Interaction-induced chiral-transport inversion

TL;DR

This paper reveals how isotropic interactions in a bosonic flux ladder can reverse chiral transport through interaction-driven band inversion and bound-state formation, challenging conventional assumptions about isotropic interactions.

Contribution

It uncovers the dual mechanisms of occupation inversion and bound-state formation causing chiral transport reversal in interacting bosonic systems.

Findings

Interaction-driven band-occupation inversion causes chiral transport reversal.

Two-body bound states with reversed chirality dominate few-body dynamics.

Isotropic interactions can bias density transport contrary to traditional beliefs.

Abstract

We investigate the chiral dynamics of locally interacting bosons in a two-leg flux ladder, where on-site interactions, despite being fully isotropic, counterintuitively reverse the flux-induced chiral transport of density distribution. For a Bose-Einstein condensate (in the mean-field regime), this reversal arises from an interactiondriven dynamical band-occupation inversion, which selectively populates single-particle states of the opposing chirality.

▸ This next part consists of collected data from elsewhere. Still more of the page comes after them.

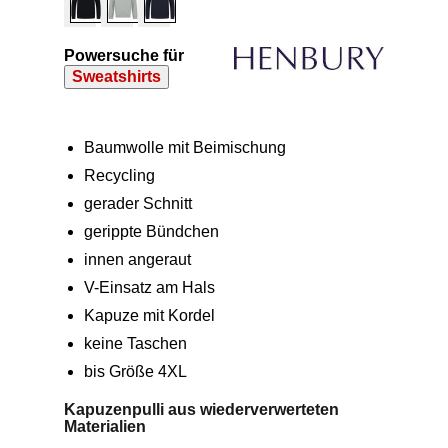
Powersuche für
Sweatshirts
Baumwolle mit Beimischung
Recycling
gerader Schnitt
gerippte Bündchen
innen angeraut
V-Einsatz am Hals
Kapuze mit Kordel
keine Taschen
bis Größe 4XL
Kapuzenpulli aus wiederverwerteten
Materialien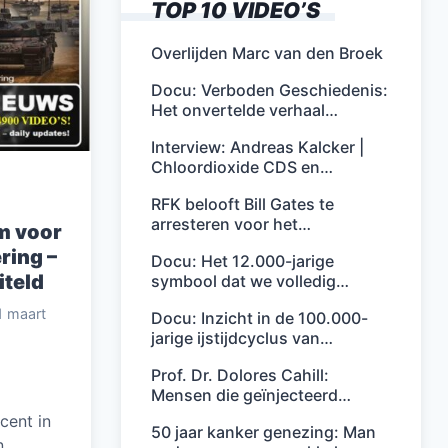
TOP 10 VIDEO’S
Overlijden Marc van den Broek
Docu: Verboden Geschiedenis:
Het onvertelde verhaal…
Interview: Andreas Kalcker |
Chloordioxide CDS en…
RFK belooft Bill Gates te
arresteren voor het…
 voor
ring –
Docu: Het 12.000-jarige
iteld
symbool dat we volledig…
1 maart
Docu: Inzicht in de 100.000-
jarige ijstijdcyclus van…
Prof. Dr. Dolores Cahill:
Mensen die geïnjecteerd…
cent in
50 jaar kanker genezing: Man
n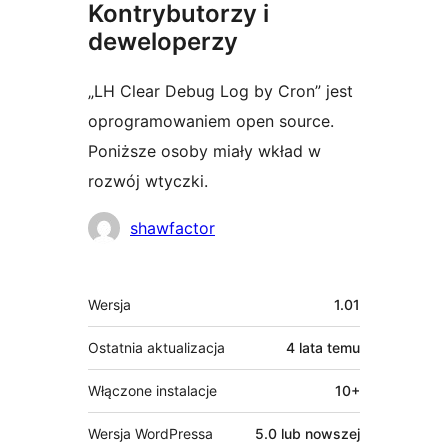
Kontrybutorzy i
deweloperzy
„LH Clear Debug Log by Cron” jest
oprogramowaniem open source.
Poniższe osoby miały wkład w
rozwój wtyczki.
Zaangażowani
shawfactor
Meta
Wersja
1.01
Ostatnia aktualizacja
4 lata
temu
Włączone instalacje
10+
Wersja WordPressa
5.0 lub nowszej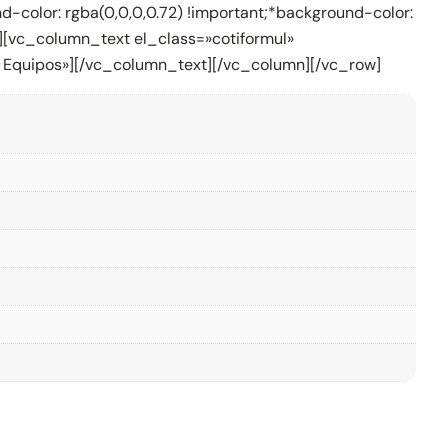
color: rgba(0,0,0,0.72) !important;*background-color:
»][vc_column_text el_class=»cotiformul»
e Equipos»][/vc_column_text][/vc_column][/vc_row]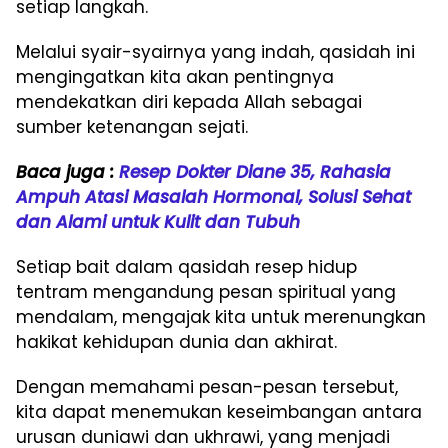
setiap langkah.
Melalui syair-syairnya yang indah, qasidah ini
mengingatkan kita akan pentingnya
mendekatkan diri kepada Allah sebagai
sumber ketenangan sejati.
Baca juga :
Resep Dokter Diane 35, Rahasia
Ampuh Atasi Masalah Hormonal, Solusi Sehat
dan Alami untuk Kulit dan Tubuh
Setiap bait dalam qasidah resep hidup
tentram mengandung pesan spiritual yang
mendalam, mengajak kita untuk merenungkan
hakikat kehidupan dunia dan akhirat.
Dengan memahami pesan-pesan tersebut,
kita dapat menemukan keseimbangan antara
urusan duniawi dan ukhrawi, yang menjadi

Strikingly, the chiral-transport inversion has a few-body, hence beyond-mean-field, origin, as the formation of two-body bound states with reversed chirality dominates the few-body dynamics. This dual pathway, that is, occupation inversion and bound-state formation, underlies the chiral-transport inversion, which challenges the conventional wisdom that isotropic interactions cannot bias density transport. Our work reveals the interplay between interactions and chirality and highlights how correlations engineer exotic quantum transport.